§ **Your objective**: Only the lines of the data holding the string "required" need to be returned.

(The data Opens)

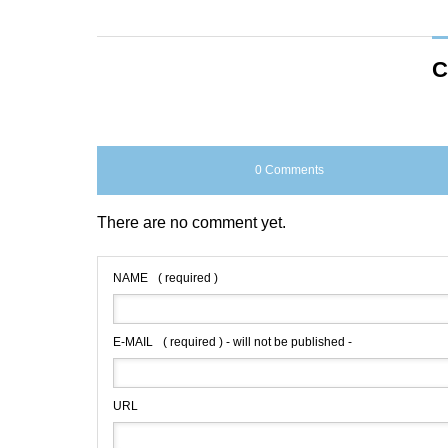
C
0 Comments
There are no comment yet.
NAME
( required )
E-MAIL
( required ) - will not be published -
URL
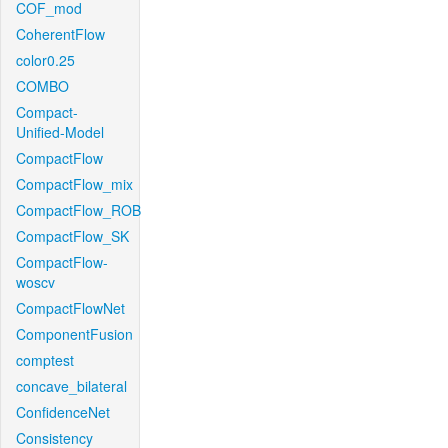
COF_mod
CoherentFlow
color0.25
COMBO
Compact-
Unified-Model
CompactFlow
CompactFlow_mix
CompactFlow_ROB
CompactFlow_SK
CompactFlow-
woscv
CompactFlowNet
ComponentFusion
comptest
concave_bilateral
ConfidenceNet
Consistency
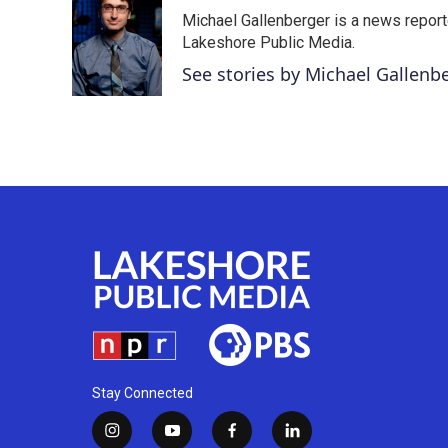
e
t
k
i
Michael Gallenberger is a news report
b
t
e
l
o
e
d
Lakeshore Public Media.
o
r
I
See stories by Michael Gallenb
k
n
Stay Connected
i
y
f
l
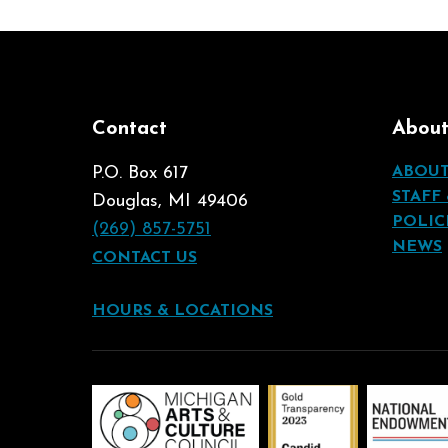
Contact
Abou
P.O. Box 617
ABOU
STAFF
Douglas, MI 49406
POLIC
(269) 857-5751
NEWS
CONTACT US
HOURS & LOCATIONS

(The data Closes)

§ **Response for this exercise**:
( required )
( required ) - will not be published -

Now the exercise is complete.